Try it
Locate every line in the records below that holds the word "Knivbutik" and return each one.

Collected data
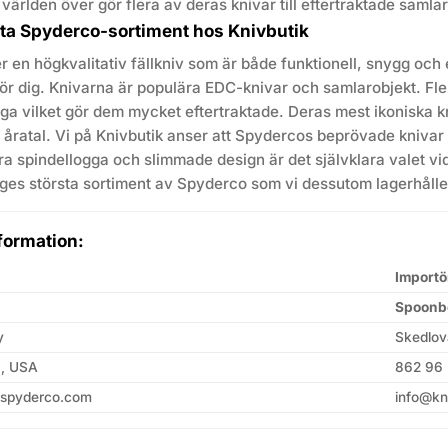
ärlden över gör flera av deras knivar till eftertraktade samlar
sta Spyderco-sortiment hos Knivbutik
er en högkvalitativ fällkniv som är både funktionell, snygg och e
ör dig. Knivarna är populära EDC-knivar och samlarobjekt. Fler
a vilket gör dem mycket eftertraktade. Deras mest ikoniska kni
i åratal. Vi på Knivbutik anser att Spydercos beprövade kniva
a spindellogga och slimmade design är det självklara valet vid 
iges största sortiment av Spyderco som vi dessutom lagerhålle
formation:
Importö
Spoonb
y
Skedlov
3, USA
862 96 
@spyderco.com
info@kn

Task output
sta Spyderco-sortiment hos Knivbutik
i åratal. Vi på Knivbutik anser att Spydercos beprövade kniva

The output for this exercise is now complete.